Energy Economy

Lack of Investment Poses Risk of Sharp Increase in Oil Price

At Monday’s opening session of CERAWeek, an annual major energy industry conference in Houston, the International Energy Agency (IEA) released its latest medium-term oil market report, indicating strong growth in demand could outpace supply by 2020. Unless new projects are begun soon, supply will fall behind demand, with the possible consequence of a sharp spike in crude prices.

The IEA expects global demand to surpass 100 million barrels per day in 2019 and reach 104 million barrels a day by 2022. Developing countries, primarily in Asia, account for all the projected growth, or roughly 70% of production growth.

New supply will come primarily from the United States, according to the IEA. U.S. production will increase by 1.4 million barrels a day by 2022 if crude oil prices remain around $60 a barrel. If prices rise to $80 a barrel, crude production from U.S. shale plays (what the IEA refers to as light, tight oil, or LTO) could increase by as much as 3 million barrels a day. That’s more than any other nation currently produces.

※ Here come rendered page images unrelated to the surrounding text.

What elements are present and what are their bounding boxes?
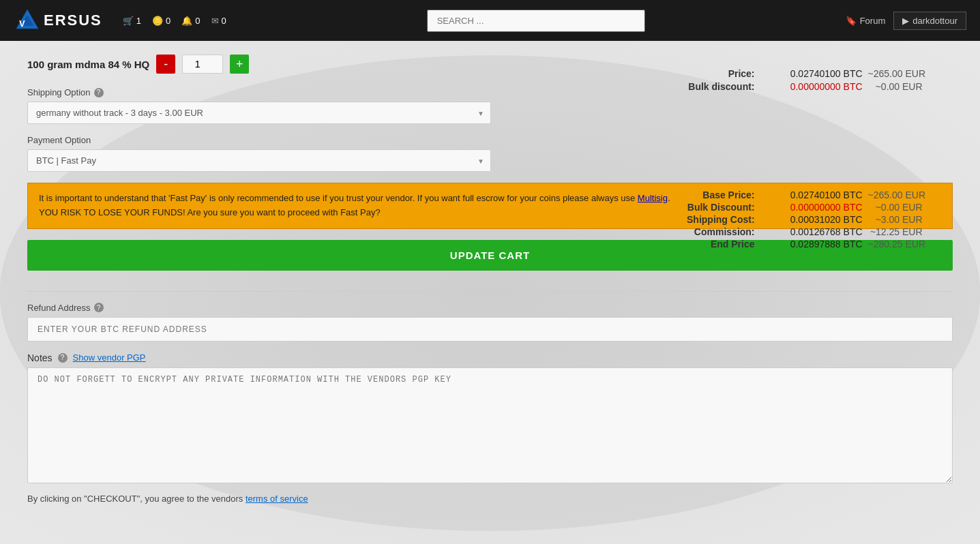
refund-help-icon[interactable]: ? [94, 303, 104, 312]
shipping-cost-eur: ~3.00 EUR [868, 214, 923, 225]
coins-icon: 🪙 [152, 16, 163, 26]
notes-help-icon[interactable]: ? [58, 353, 68, 363]
commission-eur: ~12.25 EUR [868, 226, 923, 237]
shipping-label-text: Shipping Option [27, 87, 91, 97]
notes-section: Notes ? Show vendor PGP [27, 352, 953, 485]
price-label: Price: [680, 68, 755, 79]
shipping-select[interactable]: germany without track - 3 days - 3.00 EU… [27, 102, 491, 124]
divider [27, 291, 953, 292]
quantity-plus-button[interactable]: + [230, 55, 249, 74]
forum-label: Forum [860, 16, 886, 26]
footer-text: By clicking on "CHECKOUT", you agree to … [27, 494, 246, 504]
cart-nav[interactable]: 🛒 1 [123, 16, 141, 26]
header-right: 🔖 Forum ▶ darkdottour [846, 12, 966, 30]
header: V ERSUS 🛒 1 🪙 0 🔔 0 ✉ 0 🔖 Forum ▶ [0, 0, 980, 41]
form-section: Shipping Option ? germany without track … [27, 87, 953, 504]
show-vendor-pgp-link[interactable]: Show vendor PGP [73, 352, 146, 363]
price-btc: 0.02740100 BTC [760, 68, 863, 79]
shipping-cost-row: Shipping Cost: 0.00031020 BTC ~3.00 EUR [666, 214, 925, 225]
end-price-eur: ~280.25 EUR [868, 239, 925, 250]
base-price-label: Base Price: [666, 190, 755, 200]
shipping-label: Shipping Option ? [27, 87, 953, 97]
chevron-right-icon: ▶ [902, 16, 909, 26]
svg-text:V: V [19, 18, 25, 29]
payment-label: Payment Option [27, 135, 953, 145]
coins-nav[interactable]: 🪙 0 [152, 16, 170, 26]
notifications-nav[interactable]: 🔔 0 [181, 16, 200, 26]
notes-label-row: Notes ? Show vendor PGP [27, 352, 953, 363]
price-summary: Base Price: 0.02740100 BTC ~265.00 EUR B… [666, 190, 925, 251]
refund-section: Refund Address ? [27, 303, 953, 342]
bell-icon: 🔔 [181, 16, 192, 26]
base-price-row: Base Price: 0.02740100 BTC ~265.00 EUR [666, 190, 925, 200]
mail-icon: ✉ [211, 16, 219, 26]
commission-label: Commission: [666, 226, 755, 237]
end-price-btc: 0.02897888 BTC [760, 239, 863, 250]
cart-icon: 🛒 [123, 16, 134, 26]
multisig-link[interactable]: Multisig [638, 193, 668, 203]
warning-text-1: It is important to understand that 'Fast… [39, 193, 638, 203]
messages-nav[interactable]: ✉ 0 [211, 16, 226, 26]
refund-label: Refund Address ? [27, 303, 953, 313]
quantity-input-wrap [182, 55, 223, 74]
commission-btc: 0.00126768 BTC [760, 226, 863, 237]
username-label: darkdottour [912, 16, 957, 26]
end-price-row: End Price 0.02897888 BTC ~280.25 EUR [666, 239, 925, 250]
forum-button[interactable]: 🔖 Forum [846, 16, 886, 26]
refund-address-input[interactable] [27, 317, 953, 342]
search-input[interactable] [427, 10, 645, 32]
summary-bulk-discount-label: Bulk Discount: [666, 202, 755, 213]
base-price-btc: 0.02740100 BTC [760, 190, 863, 200]
summary-bulk-discount-row: Bulk Discount: 0.00000000 BTC ~0.00 EUR [666, 202, 925, 213]
quantity-minus-button[interactable]: - [156, 55, 175, 74]
price-eur: ~265.00 EUR [868, 68, 925, 79]
logo[interactable]: V ERSUS [14, 7, 102, 34]
product-row: 100 gram mdma 84 % HQ - + Price: 0.02740… [27, 55, 953, 74]
quantity-input[interactable] [182, 55, 223, 74]
terms-of-service-link[interactable]: terms of service [246, 494, 308, 504]
header-nav: 🛒 1 🪙 0 🔔 0 ✉ 0 [123, 16, 226, 26]
shipping-help-icon[interactable]: ? [94, 88, 104, 97]
logo-text: ERSUS [44, 12, 102, 29]
payment-select[interactable]: BTC | Fast Pay [27, 149, 491, 172]
summary-bulk-discount-eur: ~0.00 EUR [868, 202, 923, 213]
logo-icon: V [14, 7, 41, 34]
payment-select-wrapper: BTC | Fast Pay [27, 149, 491, 172]
cart-count: 1 [136, 16, 141, 26]
messages-count: 0 [222, 16, 226, 26]
header-search [240, 10, 832, 32]
shipping-select-wrapper: germany without track - 3 days - 3.00 EU… [27, 102, 491, 124]
refund-label-text: Refund Address [27, 303, 91, 313]
product-name: 100 gram mdma 84 % HQ [27, 59, 149, 70]
warning-text-3: YOU RISK TO LOSE YOUR FUNDS! Are you sur… [39, 207, 381, 217]
payment-label-text: Payment Option [27, 135, 91, 145]
notes-textarea[interactable] [27, 367, 953, 483]
shipping-cost-btc: 0.00031020 BTC [760, 214, 863, 225]
base-price-eur: ~265.00 EUR [868, 190, 925, 200]
main-content: 100 gram mdma 84 % HQ - + Price: 0.02740… [0, 41, 980, 544]
user-button[interactable]: ▶ darkdottour [893, 12, 966, 30]
price-row: Price: 0.02740100 BTC ~265.00 EUR [680, 68, 925, 79]
bottom-note: By clicking on "CHECKOUT", you agree to … [27, 494, 953, 504]
summary-bulk-discount-btc: 0.00000000 BTC [760, 202, 863, 213]
commission-row: Commission: 0.00126768 BTC ~12.25 EUR [666, 226, 925, 237]
bookmark-icon: 🔖 [846, 16, 857, 26]
notifications-count: 0 [195, 16, 200, 26]
notes-label-text: Notes [27, 352, 53, 363]
coins-count: 0 [166, 16, 170, 26]
shipping-cost-label: Shipping Cost: [666, 214, 755, 225]
end-price-label: End Price [666, 239, 755, 250]
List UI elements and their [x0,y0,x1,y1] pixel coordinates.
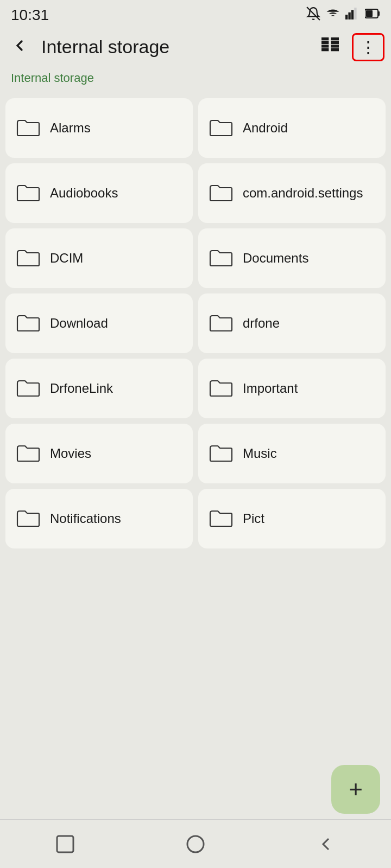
folder-name: Android [243,119,288,136]
svg-rect-16 [57,836,73,852]
top-bar: Internal storage ⋮ [0,28,391,66]
folder-card[interactable]: DCIM [5,228,193,288]
folder-icon [16,118,40,138]
svg-rect-8 [321,37,329,40]
svg-rect-3 [351,10,354,20]
folder-card[interactable]: com.android.settings [198,163,386,223]
folder-name: Alarms [50,119,91,136]
svg-rect-10 [321,44,329,47]
folder-card[interactable]: Android [198,98,386,158]
status-icons [306,7,380,24]
folder-icon [209,314,233,333]
status-bar: 10:31 [0,0,391,28]
battery-icon [365,8,380,22]
svg-rect-7 [366,10,373,17]
folder-grid: Alarms Android Audiobooks com.android.se… [0,93,391,554]
svg-rect-13 [331,41,339,44]
folder-icon [16,444,40,463]
svg-rect-11 [321,48,329,51]
folder-name: drfone [243,315,280,331]
svg-rect-15 [331,48,339,51]
grid-view-button[interactable] [317,33,343,61]
nav-bar [0,819,391,868]
nav-back-button[interactable] [315,833,337,855]
folder-name: com.android.settings [243,184,363,201]
folder-name: Important [243,380,298,397]
svg-rect-14 [331,44,339,47]
folder-card[interactable]: Music [198,424,386,483]
folder-icon [209,183,233,203]
folder-name: Music [243,445,277,462]
folder-icon [209,509,233,528]
svg-rect-1 [345,15,348,20]
folder-card[interactable]: Movies [5,424,193,483]
folder-card[interactable]: Documents [198,228,386,288]
folder-icon [16,509,40,528]
folder-name: Pict [243,510,264,527]
page-title: Internal storage [41,36,308,58]
folder-name: Download [50,315,108,331]
folder-card[interactable]: Audiobooks [5,163,193,223]
folder-name: Notifications [50,510,121,527]
folder-name: Movies [50,445,91,462]
fab-add-button[interactable]: + [331,765,380,814]
folder-card[interactable]: Pict [198,489,386,548]
folder-card[interactable]: Important [198,359,386,418]
folder-name: Audiobooks [50,184,118,201]
svg-rect-12 [331,37,339,40]
folder-icon [16,183,40,203]
svg-rect-2 [348,12,350,20]
folder-icon [209,118,233,138]
svg-rect-4 [354,8,356,20]
svg-rect-9 [321,41,329,44]
folder-name: DrfoneLink [50,380,113,397]
signal-icon [345,8,360,23]
back-button[interactable] [7,33,33,61]
breadcrumb: Internal storage [0,66,391,93]
svg-rect-6 [378,11,380,16]
nav-home-button[interactable] [185,833,206,855]
plus-icon: + [349,777,363,801]
svg-line-0 [307,7,320,20]
folder-name: Documents [243,250,308,266]
folder-icon [16,379,40,398]
folder-icon [209,379,233,398]
folder-icon [16,248,40,268]
folder-card[interactable]: drfone [198,293,386,353]
folder-icon [209,444,233,463]
more-options-button[interactable]: ⋮ [352,33,384,61]
folder-icon [209,248,233,268]
folder-icon [16,314,40,333]
breadcrumb-text: Internal storage [11,71,94,85]
nav-recents-button[interactable] [54,833,76,855]
mute-icon [306,7,320,24]
folder-card[interactable]: Alarms [5,98,193,158]
folder-card[interactable]: Download [5,293,193,353]
wifi-icon [326,7,340,24]
status-time: 10:31 [11,7,49,24]
folder-card[interactable]: DrfoneLink [5,359,193,418]
folder-card[interactable]: Notifications [5,489,193,548]
svg-point-17 [187,836,204,852]
folder-name: DCIM [50,250,83,266]
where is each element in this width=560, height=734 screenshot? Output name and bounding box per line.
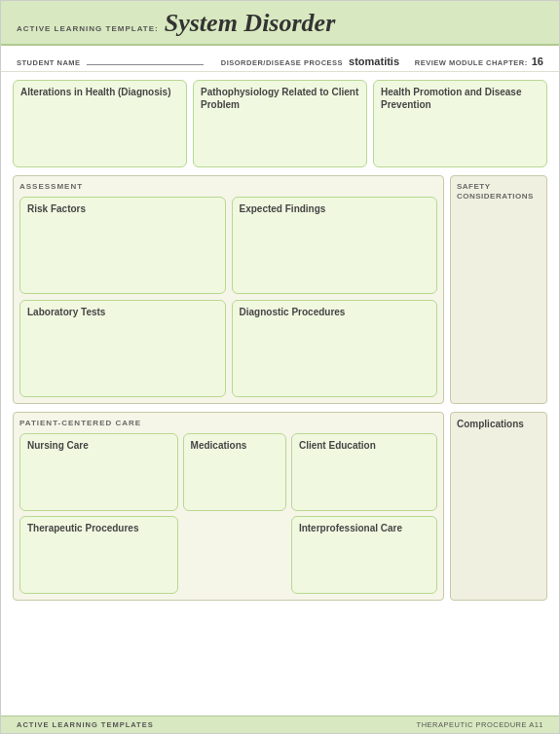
page-title: System Disorder: [165, 9, 336, 38]
laboratory-tests-label: Laboratory Tests: [27, 306, 218, 318]
disorder-label: DISORDER/DISEASE PROCESS: [221, 58, 343, 67]
pcc-wrapper: PATIENT-CENTERED CARE Nursing Care Medic…: [13, 412, 547, 601]
pathophysiology-box: Pathophysiology Related to Client Proble…: [193, 80, 367, 167]
assessment-wrapper: ASSESSMENT Risk Factors Expected Finding…: [13, 175, 547, 404]
complications-label: Complications: [457, 419, 541, 429]
main-content: Alterations in Health (Diagnosis) Pathop…: [1, 72, 559, 716]
assessment-grid: Risk Factors Expected Findings Laborator…: [19, 197, 437, 397]
diagnostic-procedures-label: Diagnostic Procedures: [240, 306, 430, 318]
client-education-box: Client Education: [291, 433, 437, 511]
nursing-care-box: Nursing Care: [19, 433, 178, 511]
health-promotion-label: Health Promotion and Disease Prevention: [381, 86, 540, 111]
safety-label: SAFETY CONSIDERATIONS: [457, 182, 541, 201]
student-info-row: STUDENT NAME DISORDER/DISEASE PROCESS st…: [1, 46, 559, 72]
interprofessional-care-label: Interprofessional Care: [299, 522, 429, 534]
disorder-value: stomatitis: [349, 55, 399, 67]
medications-box: Medications: [183, 433, 286, 511]
module-label: REVIEW MODULE CHAPTER:: [415, 58, 528, 67]
risk-factors-label: Risk Factors: [27, 202, 218, 215]
header: ACTIVE LEARNING TEMPLATE: System Disorde…: [1, 1, 559, 46]
template-label: ACTIVE LEARNING TEMPLATE:: [17, 24, 159, 33]
module-row: REVIEW MODULE CHAPTER: 16: [415, 55, 543, 67]
safety-col: SAFETY CONSIDERATIONS: [450, 175, 547, 404]
page: ACTIVE LEARNING TEMPLATE: System Disorde…: [0, 0, 560, 734]
module-value: 16: [532, 55, 543, 67]
pcc-top-row: Nursing Care Medications Client Educatio…: [19, 433, 437, 511]
expected-findings-label: Expected Findings: [240, 202, 430, 215]
top-boxes-row: Alterations in Health (Diagnosis) Pathop…: [13, 80, 547, 167]
pcc-bottom-row: Therapeutic Procedures Interprofessional…: [19, 516, 437, 594]
student-name-line: [87, 52, 204, 65]
footer: ACTIVE LEARNING TEMPLATES THERAPEUTIC PR…: [1, 716, 559, 733]
pcc-empty-col: [183, 516, 286, 594]
complications-col: Complications: [450, 412, 547, 601]
expected-findings-box: Expected Findings: [232, 197, 438, 294]
medications-label: Medications: [191, 439, 279, 452]
nursing-care-label: Nursing Care: [27, 439, 170, 452]
student-name-label: STUDENT NAME: [17, 58, 81, 67]
client-education-label: Client Education: [299, 439, 429, 452]
laboratory-tests-box: Laboratory Tests: [19, 300, 226, 397]
health-promotion-box: Health Promotion and Disease Prevention: [373, 80, 547, 167]
pcc-label: PATIENT-CENTERED CARE: [19, 419, 437, 427]
therapeutic-procedures-box: Therapeutic Procedures: [19, 516, 178, 594]
footer-right: THERAPEUTIC PROCEDURE A11: [417, 720, 543, 729]
assessment-main: ASSESSMENT Risk Factors Expected Finding…: [13, 175, 444, 404]
alterations-label: Alterations in Health (Diagnosis): [20, 86, 179, 98]
pathophysiology-label: Pathophysiology Related to Client Proble…: [201, 86, 359, 111]
footer-left: ACTIVE LEARNING TEMPLATES: [17, 720, 154, 729]
therapeutic-procedures-label: Therapeutic Procedures: [27, 522, 170, 534]
alterations-box: Alterations in Health (Diagnosis): [13, 80, 187, 167]
interprofessional-care-box: Interprofessional Care: [291, 516, 437, 594]
assessment-label: ASSESSMENT: [19, 182, 437, 191]
diagnostic-procedures-box: Diagnostic Procedures: [232, 300, 438, 397]
pcc-main: PATIENT-CENTERED CARE Nursing Care Medic…: [13, 412, 444, 601]
risk-factors-box: Risk Factors: [19, 197, 226, 294]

Ironically, perhaps, the current production cuts imposed on members of OPEC and subscribed to by several other major producers, including Russia, are expected to drive prices to more than $55 a barrel, with a near-term target of $60. At that price, U.S. shale producers are very likely to ramp up production because virtually all of them can make a profit at that price.

S&P Global Platts said yesterday that OPEC member nation compliance with the production cuts reached 98.5% overall for the first two months of the year. The compliance rate in January was 91%. Saudi Arabia, for example, has produced an average of 9.92 million barrels a day in the first two months of the year, 140,000 barrels a day below its agreed level.

Compliance outside OPEC has been less effective. Russia has committed to a cut of 300,000 barrels a day but the country’s February production was just 121,300 barrels a day less than its October 2016 production. Russia claims that it will reach its full level of cuts by May.

Under the deal agreed to last November, OPEC has pledged to cut 1.2 million barrels a day from production, freezing production levels at around 32.5 million barrels a day by June. For the first two months of the year OPEC production has averaged 32.11 million barrels a day.

Indonesia suspended its OPEC membership in November, but adding in the country’s typical daily production of 730,000 barrels, OPEC’s average rises to about 340,000 barrels a day above the agreed production cuts. Eleven non-OPEC producers also agreed to cut production by 558,000 barrels a day over the first six months of the year.